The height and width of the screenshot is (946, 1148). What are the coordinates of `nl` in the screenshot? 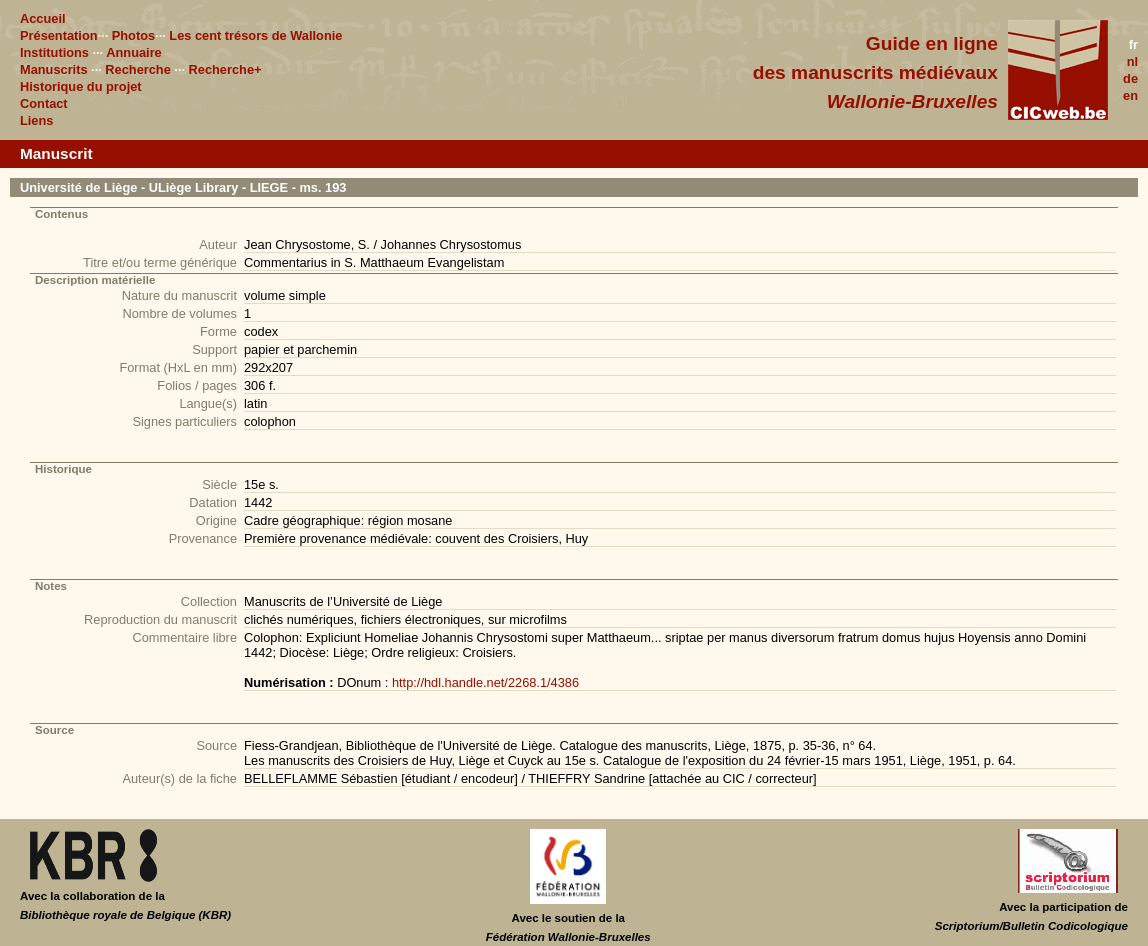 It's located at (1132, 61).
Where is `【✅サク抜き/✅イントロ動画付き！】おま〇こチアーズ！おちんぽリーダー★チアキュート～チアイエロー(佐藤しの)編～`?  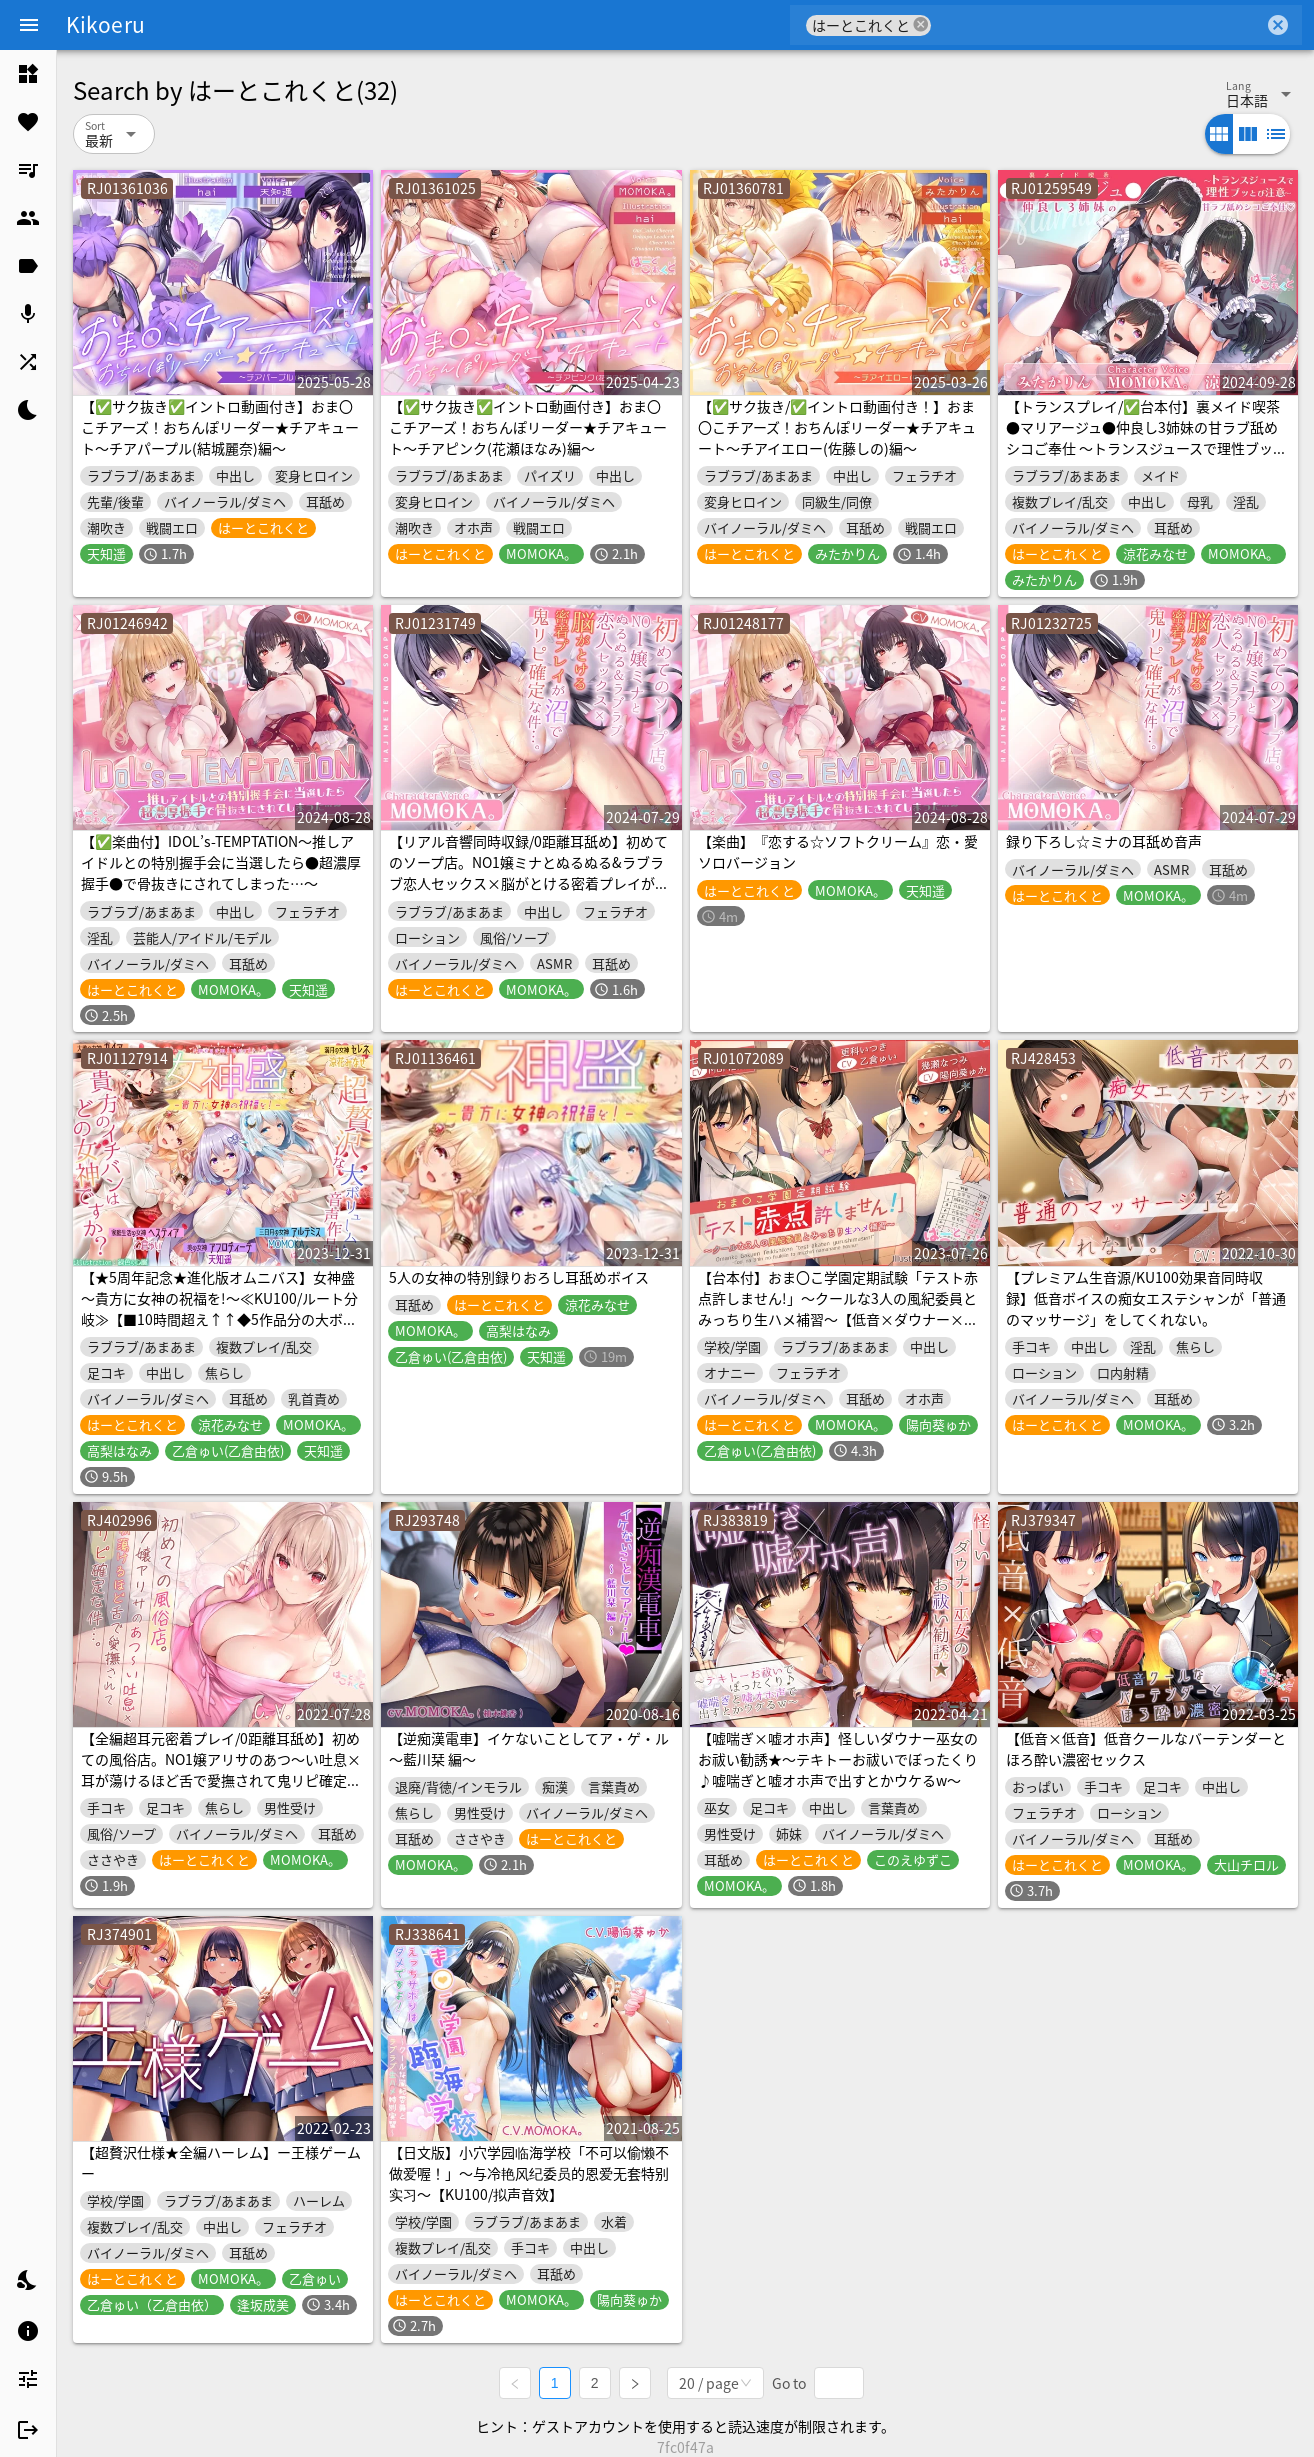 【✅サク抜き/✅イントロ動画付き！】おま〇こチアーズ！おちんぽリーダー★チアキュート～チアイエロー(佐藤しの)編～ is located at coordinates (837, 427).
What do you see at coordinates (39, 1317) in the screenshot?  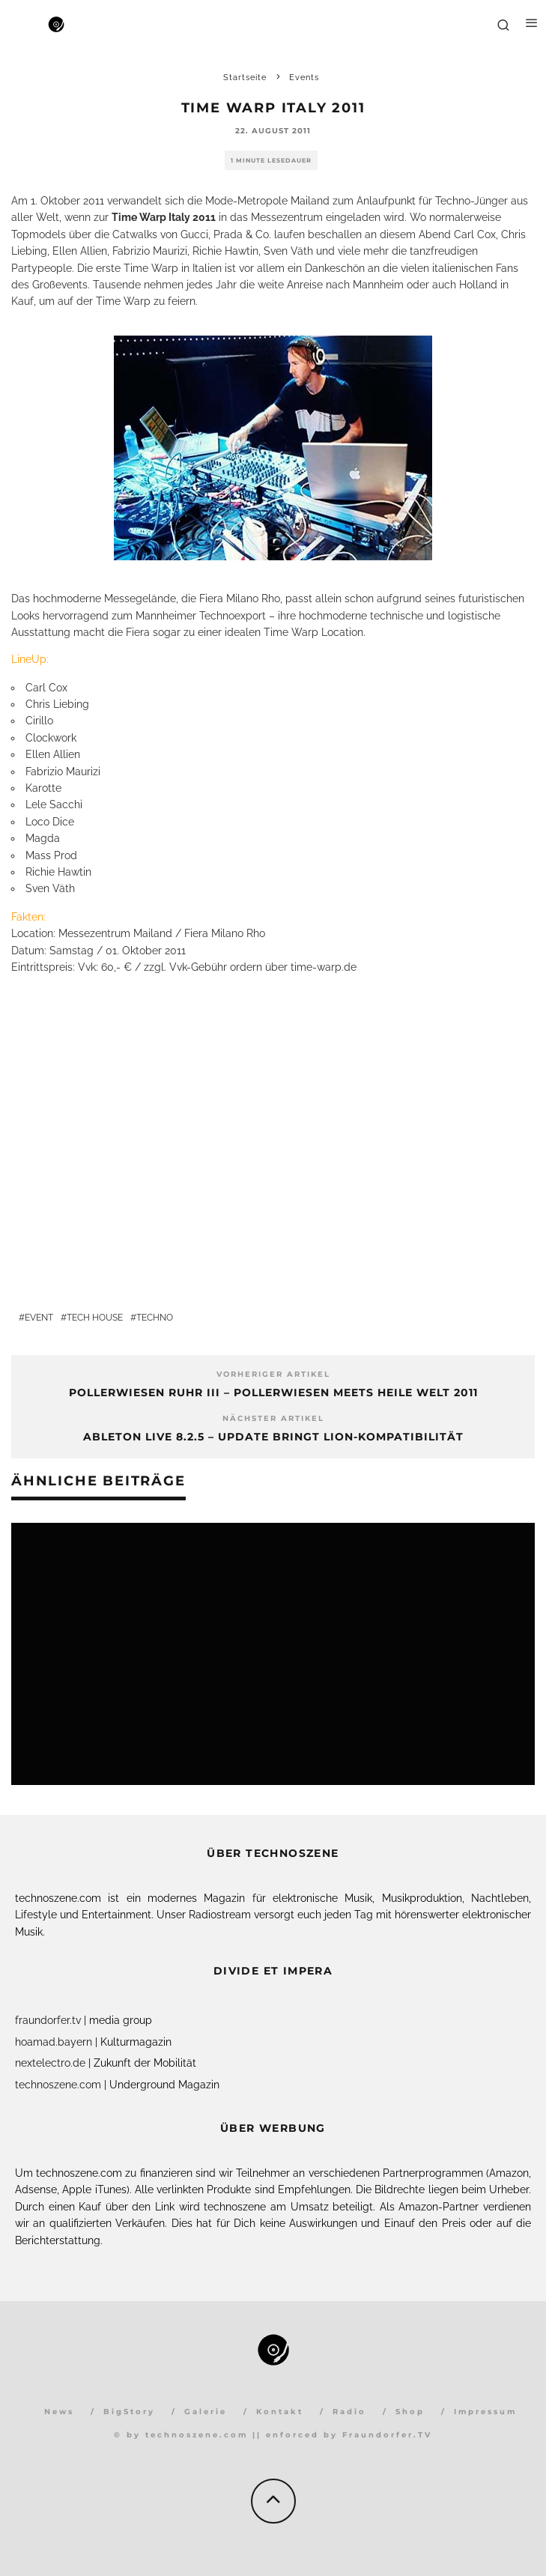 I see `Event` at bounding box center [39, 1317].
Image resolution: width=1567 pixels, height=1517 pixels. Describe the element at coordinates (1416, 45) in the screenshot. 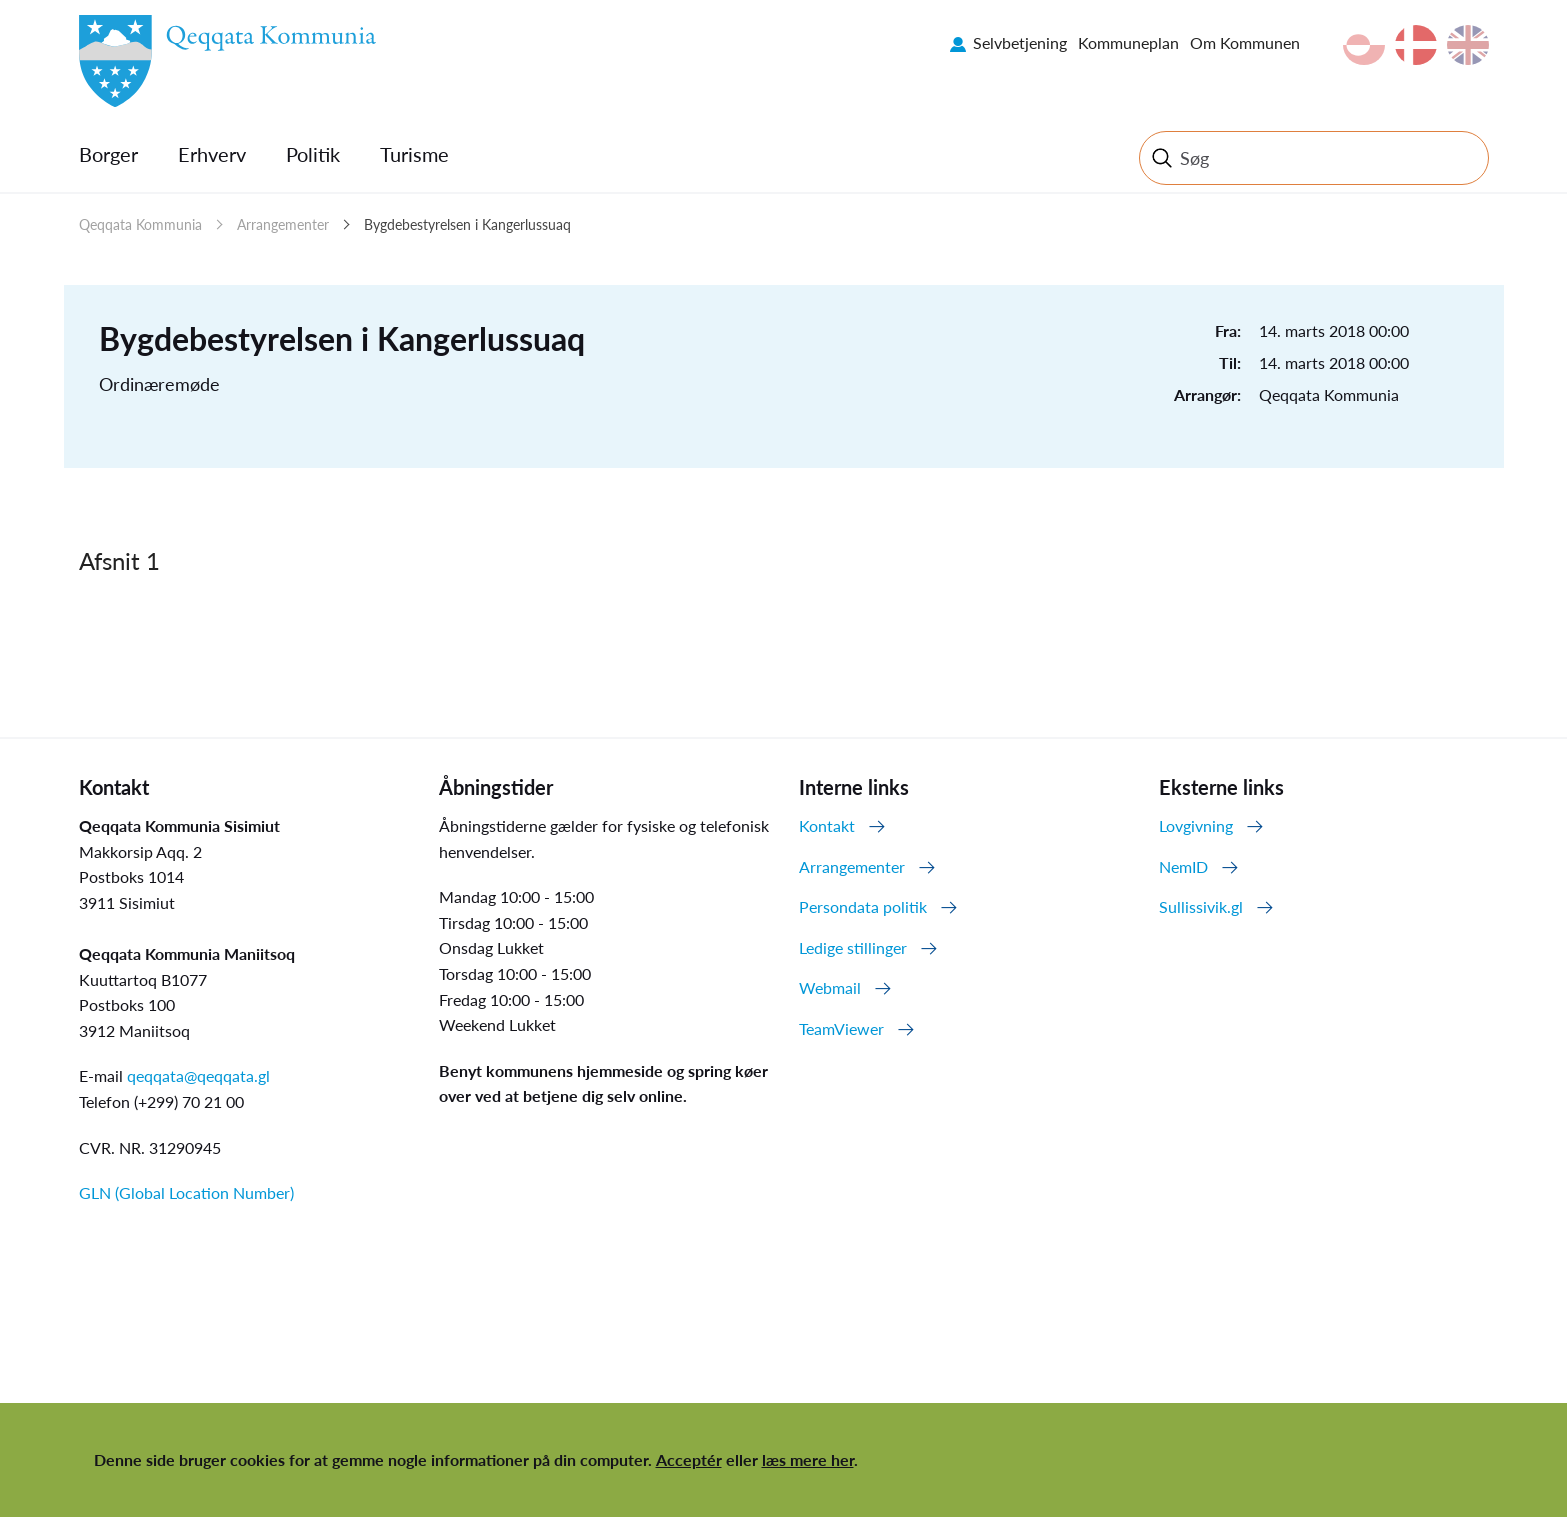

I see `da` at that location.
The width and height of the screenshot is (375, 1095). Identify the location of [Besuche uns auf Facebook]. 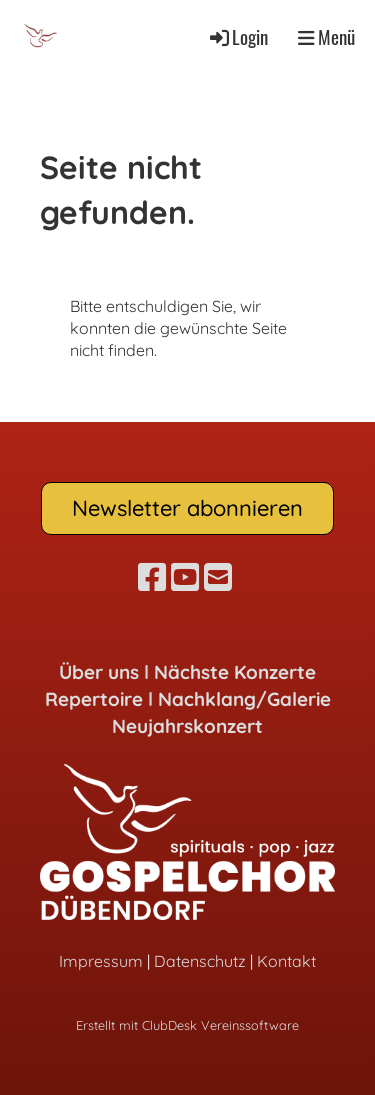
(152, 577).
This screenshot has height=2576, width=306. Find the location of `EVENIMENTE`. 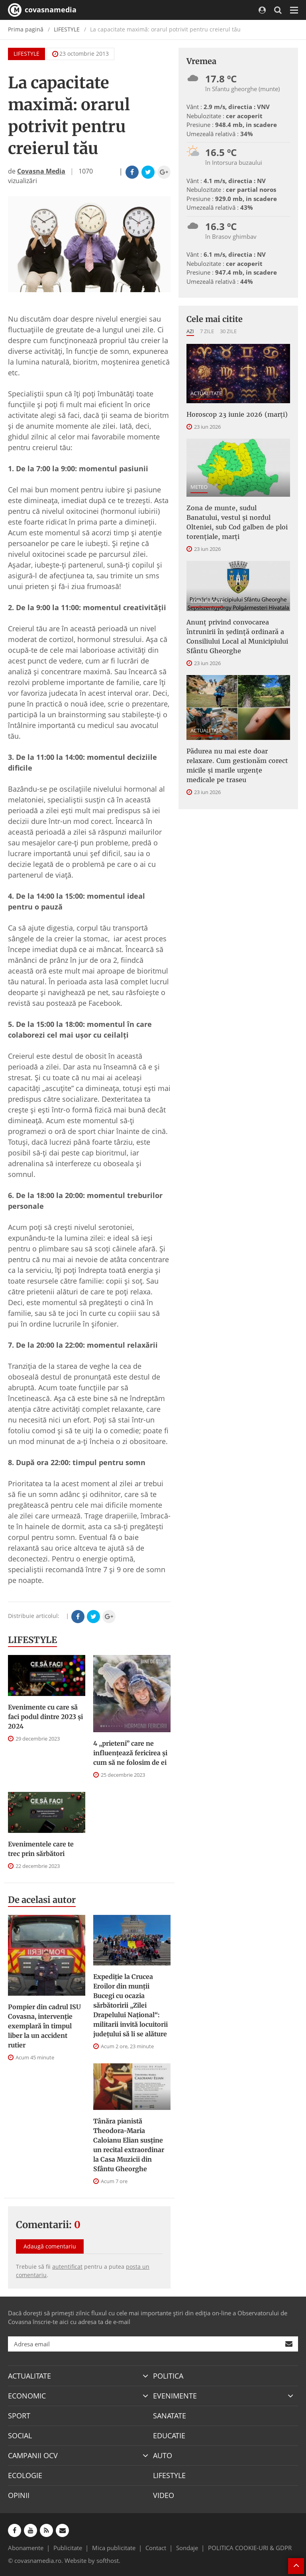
####
Exercise instructions: Leave every picture out, and repeat exactly the lines from the one containing "Image resolution: width=1567" through the last line of the entries, both ends included.

Solution:
Image resolution: width=1567 pixels, height=1517 pixels. Describe the element at coordinates (1416, 45) in the screenshot. 

I see `da` at that location.
The width and height of the screenshot is (375, 1095). Identify the location of [Besuche uns auf Facebook]. 
(152, 577).
This screenshot has height=2576, width=306. Find the location of `EVENIMENTE`. 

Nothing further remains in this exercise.